Она высвободила руку и взяла меню. Дрожь в пальцах выдавала ее, и Алекс изо всех стиснула пластик, пытаясь среди вычурных французских названий выловить нечто похожее на обычную яичницу с беконом. Широкая, с крепкими пальцами ладонь легла на меню, она подняла голову и встретилась с его улыбкой.

— Мы, — заговорил Липаски своим восхитительным приглушенным голосом, — должны быть вместе. Несмотря ни на что.
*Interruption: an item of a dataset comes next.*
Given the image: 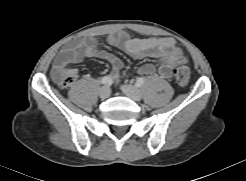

А ты как думаешь?

Она только разинула рот, не в состоянии издать ни звука.

Его губы скривились в легкой усмешке.

— Прости, что не сказал тебе раньше. Я люблю тебя, Алекс.

— Ты… что?

— Я тебя люблю. — Отпустив меню, он откинулся на спинку стула и взял кофе. — Попробуй яйца по-бенедиктински. Это неплохо.

Она хотела попросить его повторить еще раз, но передумала. Просто сидела и смотрела на него, а его глаза жадно впитывали в себя ее лицо. Это было страшно. Страшно, как Габриэль Дэвис, нависший над нею во мраке, как тот микроскопический клубочек вируса, который бродит в крови Сюзен Истфилд и, не исключено, в ее собственной. Этот краткий тихий момент истины…

Она слишком долго была одна.

— Хорошо. — Единственное слово, которое она смогла выдавить.

Он понимающе кивнул, и она почувствовала, как губы невольно расплываются в улыбке. Это тоже было незнакомо и пугающе, но рискнуть стоило.

Подошел официант. Она заказала яйца по-бенедиктински.

В холле внезапно возникла суета. Появились служащие отеля с бледными лицами, какой-то мужчина в длинном плаще, по виду либо управляющий, либо местный охранник. Алекс отклонилась в сторону, чтобы лучше видеть. Беготня, беспокойство. Какой-то мужчина испуганно звонил по телефону.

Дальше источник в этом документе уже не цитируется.